Some excerpts that are particularly important:

"I'm a venture capitalist and an entrepreneur. Over the past three decades, I've made both good and bad investments. I've created successful companies and ones that didn't do so well. Overall, I'm proud that my investments have created jobs and led to some interesting innovations. And I've done well financially; I'm one of the fortunate few who are in the top echelon of American earners.

"For nearly the last decade, I've paid income taxes at the lowest rates of my professional career. Before that, I paid at higher rates. And if you want the simple, honest truth, from my perspective as an entrepreneur, the fluctuation didn't affect what I did with my money. None of my investments has ever been motivated by the rate at which I would have to pay personal income tax. . . .

"When inequality gets too far out of balance, as it did over the course of the last decade, the wealthy end up saving too much while members of the middle class can't afford to spend much unless they borrow excessively. Eventually, the economy stalls for lack of demand, and we see the kind of deflationary spiral we find ourselves in now. I believe it is no coincidence that the two highest peaks in American income inequality came in 1929 and 2008, and that the following years were marked by low economic activity and significant unemployment.

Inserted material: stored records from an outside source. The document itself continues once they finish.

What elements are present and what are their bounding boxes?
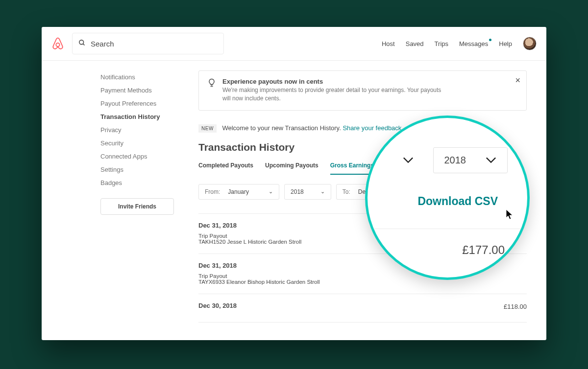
- new-badge: NEW: [198, 124, 217, 133]
- top-bar: Host Saved Trips Messages Help: [42, 27, 546, 61]
- zoom-year-select[interactable]: 2018: [433, 147, 508, 173]
- sidebar: Notifications Payment Methods Payout Pre…: [100, 70, 184, 323]
- transaction-date: Dec 31, 2018: [198, 262, 320, 269]
- nav-messages[interactable]: Messages: [459, 40, 488, 47]
- sidebar-item-connected-apps[interactable]: Connected Apps: [100, 150, 184, 163]
- lightbulb-icon: [207, 78, 217, 88]
- from-month-select[interactable]: From: January ⌄: [198, 184, 279, 200]
- tab-gross-earnings[interactable]: Gross Earnings: [330, 162, 374, 175]
- nav-host[interactable]: Host: [382, 40, 395, 47]
- zoom-year-value: 2018: [444, 155, 466, 166]
- transaction-type: Trip Payout: [198, 233, 301, 239]
- download-csv-link[interactable]: Download CSV: [382, 195, 498, 208]
- chevron-down-icon: [486, 155, 496, 166]
- chevron-down-icon: ⌄: [320, 188, 325, 195]
- svg-point-1: [79, 40, 84, 44]
- nav-trips[interactable]: Trips: [435, 40, 448, 47]
- sidebar-item-payment-methods[interactable]: Payment Methods: [100, 84, 184, 97]
- invite-friends-button[interactable]: Invite Friends: [100, 198, 174, 215]
- tab-upcoming-payouts[interactable]: Upcoming Payouts: [265, 162, 318, 175]
- brand-logo-icon[interactable]: [51, 37, 64, 50]
- sidebar-item-security[interactable]: Security: [100, 137, 184, 150]
- top-nav: Host Saved Trips Messages Help: [382, 37, 537, 50]
- cursor-icon: [506, 209, 514, 222]
- sidebar-item-payout-preferences[interactable]: Payout Preferences: [100, 97, 184, 110]
- zoom-prev-chevron[interactable]: [394, 147, 422, 173]
- divider: [368, 229, 527, 229]
- transaction-date: Dec 31, 2018: [198, 222, 301, 229]
- transaction-desc: TAKH1520 Jesse L Historic Garden Stroll: [198, 239, 301, 245]
- search-input[interactable]: [91, 40, 218, 48]
- transaction-amount: £118.00: [504, 303, 527, 310]
- transaction-row: Dec 30, 2018 £118.00: [198, 294, 527, 323]
- chevron-down-icon: [403, 155, 414, 166]
- search-box[interactable]: [72, 33, 224, 54]
- close-icon[interactable]: ×: [513, 74, 522, 87]
- transaction-type: Trip Payout: [198, 273, 320, 279]
- zoom-amount: £177.00: [462, 243, 505, 257]
- nav-saved[interactable]: Saved: [406, 40, 424, 47]
- svg-line-2: [83, 44, 84, 45]
- from-year-select[interactable]: 2018 ⌄: [284, 184, 331, 200]
- tab-completed-payouts[interactable]: Completed Payouts: [198, 162, 253, 175]
- sidebar-item-transaction-history[interactable]: Transaction History: [100, 110, 184, 123]
- sidebar-item-notifications[interactable]: Notifications: [100, 70, 184, 84]
- sidebar-item-badges[interactable]: Badges: [100, 176, 184, 189]
- sidebar-item-settings[interactable]: Settings: [100, 163, 184, 176]
- info-banner: Experience payouts now in cents We're ma…: [198, 70, 527, 111]
- welcome-text: Welcome to your new Transaction History.: [222, 124, 341, 132]
- avatar[interactable]: [523, 37, 537, 50]
- transaction-date: Dec 30, 2018: [198, 302, 237, 309]
- sidebar-item-privacy[interactable]: Privacy: [100, 123, 184, 137]
- banner-text: We're making improvements to provide gre…: [222, 86, 448, 103]
- feedback-link[interactable]: Share your feedback.: [343, 124, 403, 132]
- transaction-desc: TAYX6933 Eleanor Bishop Historic Garden …: [198, 279, 320, 285]
- search-icon: [78, 39, 86, 48]
- banner-title: Experience payouts now in cents: [222, 78, 448, 85]
- nav-help[interactable]: Help: [499, 40, 512, 47]
- magnifier-overlay: 2018 Download CSV £177.00: [365, 115, 530, 280]
- notification-dot-icon: [489, 39, 491, 41]
- chevron-down-icon: ⌄: [269, 188, 273, 195]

"What American businesspeople know, and have known since Henry Ford insisted that his employees be able to afford to buy the cars they made, is that a thriving economy doesn't just need investors; it needs people who can buy the goods and services businesses create. For the overall economy to do well, everyday Americans have to do well. . . .

"Remember, paying slightly more in personal income taxes won't change my investment choices at all, and I don't think a higher tax rate will change the investment decisions of most other high earners.

"What will change my investment decisions is if I see an economy doing better, one in which there is demand for the goods and services my investments produce. I am far more likely to invest if I see a country laying the foundation for future growth. In order to get there, we first need to let the Bush-era tax cuts for the upper 2% lapse. It is time to tax me more."

It's not surprising that a venture capitalist "gets it" about what limits investment in job-creating ventures: not availability of capital (i.e., not how much money rich investors have lying around), but expected return. What's more, the main thing that drives expected return is not how much the investor can expect to keep after taxes, but rather how much demand exists for the goods and services the investment is supposed to produce. As I said, it's not surprising a venture capitalist gets this; if he didn't know why he invests in one area rather than another, say in business rather than in financial instruments, he would not likely be successful at what he does. We ought to listen to him when he says things like this. I mean, when someone says, "Raise MY taxes," we can be pretty certain he's not speaking out of duplicitous self-interest. Unless he's a masochist or something.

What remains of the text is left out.